§ WHAT THIS TASK INVOLVES
State the number of lines in the listing below that contain the word "jeszcze", and nothing besides.

§ DATA EXTRACTS
============

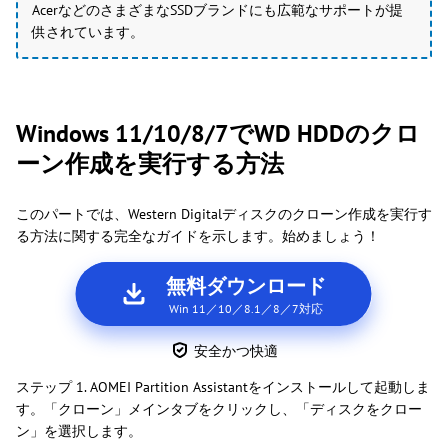
AcerなどのさまざまなSSDブランドにも広範なサポートが提
供されています。
Windows 11/10/8/7でWD HDDのクロ
ーン作成を実行する方法
このパートでは、Western Digitalディスクのクローン作成を実行す
る方法に関する完全なガイドを示します。始めましょう！
無料ダウンロード
Win 11／10／8.1／8／7対応
安全かつ快適
ステップ 1. AOMEI Partition Assistantをインストールして起動しま
す。「クローン」メインタブをクリックし、「ディスクをクロー
ン」を選択します。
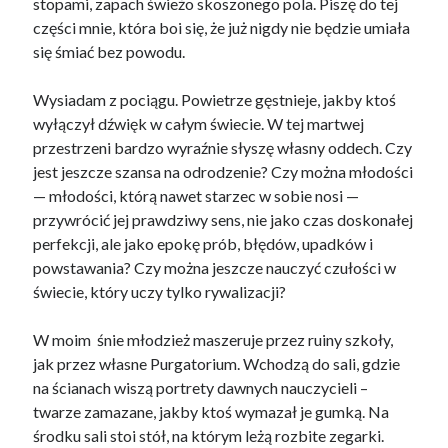
stopami, zapach świeżo skoszonego pola. Piszę do tej
części mnie, która boi się, że już nigdy nie będzie umiała
się śmiać bez powodu.
Wysiadam z pociągu. Powietrze gęstnieje, jakby ktoś
wyłączył dźwięk w całym świecie. W tej martwej
przestrzeni bardzo wyraźnie słyszę własny oddech. Czy
jest jeszcze szansa na odrodzenie? Czy można młodości
— młodości, którą nawet starzec w sobie nosi —
przywrócić jej prawdziwy sens, nie jako czas doskonałej
perfekcji, ale jako epokę prób, błędów, upadków i
powstawania? Czy można jeszcze nauczyć czułości w
świecie, który uczy tylko rywalizacji?
W moim śnie młodzież maszeruje przez ruiny szkoły,
jak przez własne Purgatorium. Wchodzą do sali, gdzie
na ścianach wiszą portrety dawnych nauczycieli –
twarze zamazane, jakby ktoś wymazał je gumką. Na
środku sali stoi stół, na którym leżą rozbite zegarki.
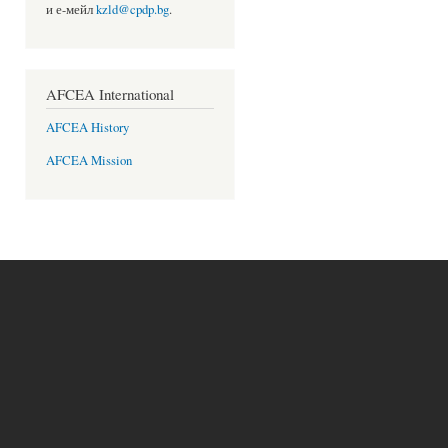
и е-мейл
kzld@cpdp.bg
.
AFCEA International
AFCEA History
AFCEA Mission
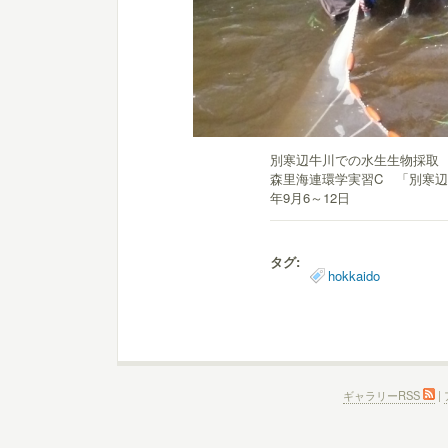
別寒辺牛川での水生生物採
森里海連環学実習C 「別寒辺
年9月6～12日
タグ:
hokkaido
ギャラリーRSS
|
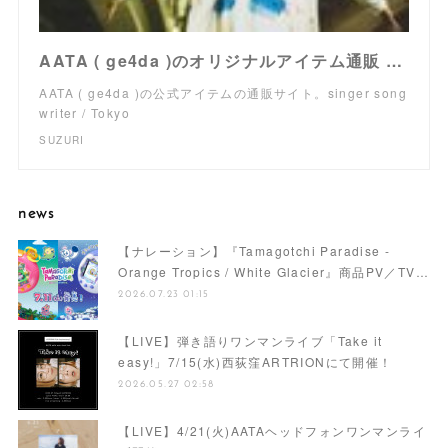
AATA ( ge4da )のオリジナルアイテム通販 ∞ SUZURI（スズリ）
AATA ( ge4da )の公式アイテムの通販サイト。singer song
writer / Tokyo
SUZURI
news
【ナレーション】『Tamagotchi Paradise -
Orange Tropics / White Glacier』商品PV／TV…
2026.07.23 01:15
【LIVE】弾き語りワンマンライブ「Take it
easy!」7/15(水)西荻窪ARTRIONにて開催！
2026.05.27 02:58
【LIVE】4/21(火)AATAヘッドフォンワンマンライ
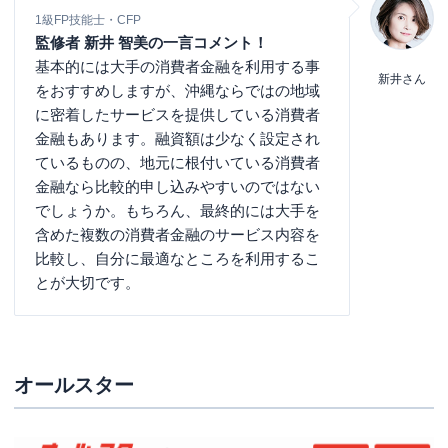
1級FP技能士・CFP
監修者 新井 智美の一言コメント！
基本的には大手の消費者金融を利用する事
新井さん
をおすすめしますが、沖縄ならではの地域
に密着したサービスを提供している消費者
金融もあります。融資額は少なく設定され
ているものの、地元に根付いている消費者
金融なら比較的申し込みやすいのではない
でしょうか。もちろん、最終的には大手を
含めた複数の消費者金融のサービス内容を
比較し、自分に最適なところを利用するこ
とが大切です。
オールスター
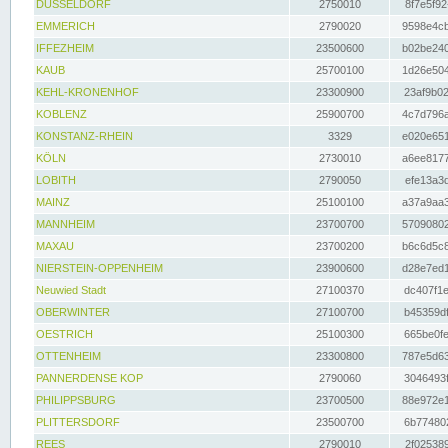
DÜSSELDORF
2750010
8f7e5f92
EMMERICH
2790020
9598e4cb
IFFEZHEIM
23500600
b02be240
KAUB
25700100
1d26e504
KEHL-KRONENHOF
23300900
23af9b02
KOBLENZ
25900700
4c7d796a
KONSTANZ-RHEIN
3329
e020e651
KÖLN
2730010
a6ee8177
LOBITH
2790050
efe13a3d
MAINZ
25100100
a37a9aa3
MANNHEIM
23700700
57090802
MAXAU
23700200
b6c6d5c8
NIERSTEIN-OPPENHEIM
23900600
d28e7ed1
Neuwied Stadt
27100370
dc407f1e
OBERWINTER
27100700
b45359df
OESTRICH
25100300
665be0fe
OTTENHEIM
23300800
787e5d63
PANNERDENSE KOP
2790060
3046493f
PHILIPPSBURG
23700500
88e972e1
PLITTERSDORF
23500700
6b774802
REES
2790010
2f025389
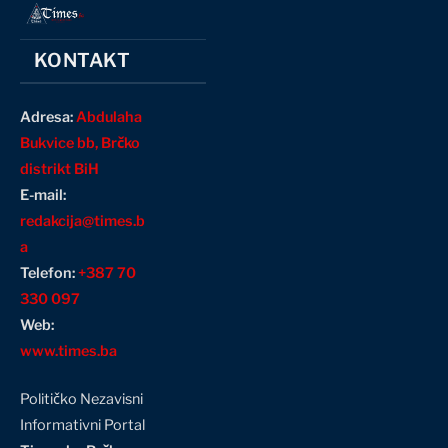
KONTAKT
Adresa:
Abdulaha
Bukvice bb, Brčko
distrikt BiH
E-mail:
redakcija@times.b
a
Telefon:
+387 70
330 097
Web:
www.times.ba
Političko Nezavisni
Informativni Portal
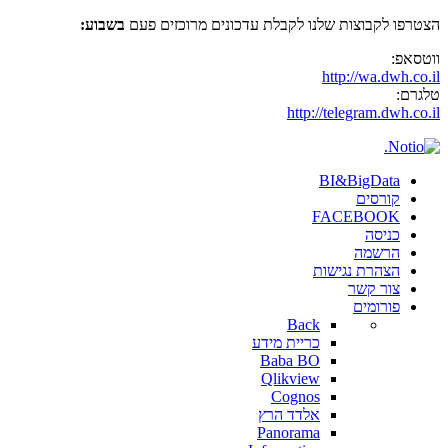
הצטרפו לקבוצות שלנו לקבלת עדכונים מרוכזים פעם
בשבוע:
ווטסאפ:
http://wa.dwh.co.il
טלגרם:
http://telegram.dwh.co.il
BI&BigData
קורסים
FACEBOOK
כניסה
הרשמה
הצהרת נגישות
צור קשר
פורומים
Back
כריית מידע
Baba BO
Qlikview
Cognos
אלדד הרץ
Panorama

============

§ SOLVED PROBLEM
2